**About this exercise**
Here are the records. Write out exactly the lines between the one holding "localitate, pentru a" and the one holding "Articole recente", inclusive.

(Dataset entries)

+===+

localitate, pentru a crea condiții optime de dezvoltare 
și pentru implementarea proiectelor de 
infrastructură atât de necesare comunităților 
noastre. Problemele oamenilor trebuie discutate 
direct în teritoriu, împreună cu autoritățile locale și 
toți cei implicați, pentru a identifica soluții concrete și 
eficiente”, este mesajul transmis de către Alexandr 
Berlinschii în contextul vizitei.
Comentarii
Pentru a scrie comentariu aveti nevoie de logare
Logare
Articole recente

+===+

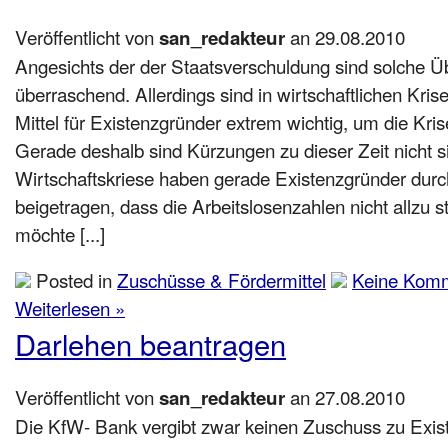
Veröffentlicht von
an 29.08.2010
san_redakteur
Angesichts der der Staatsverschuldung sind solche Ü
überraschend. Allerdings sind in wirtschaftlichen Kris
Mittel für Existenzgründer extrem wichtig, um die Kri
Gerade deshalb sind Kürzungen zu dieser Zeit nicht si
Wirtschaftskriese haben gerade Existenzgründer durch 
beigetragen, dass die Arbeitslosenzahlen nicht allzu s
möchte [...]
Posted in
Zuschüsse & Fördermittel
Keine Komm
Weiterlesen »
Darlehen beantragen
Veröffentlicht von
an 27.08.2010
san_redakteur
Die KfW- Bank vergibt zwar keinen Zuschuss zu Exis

+===+

**Your response**
localitate, pentru a crea condiții optime de dezvoltare 
și pentru implementarea proiectelor de 
infrastructură atât de necesare comunităților 
noastre. Problemele oamenilor trebuie discutate 
direct în teritoriu, împreună cu autoritățile locale și 
toți cei implicați, pentru a identifica soluții concrete și 
eficiente”, este mesajul transmis de către Alexandr 
Berlinschii în contextul vizitei.
Comentarii
Pentru a scrie comentariu aveti nevoie de logare
Logare
Articole recente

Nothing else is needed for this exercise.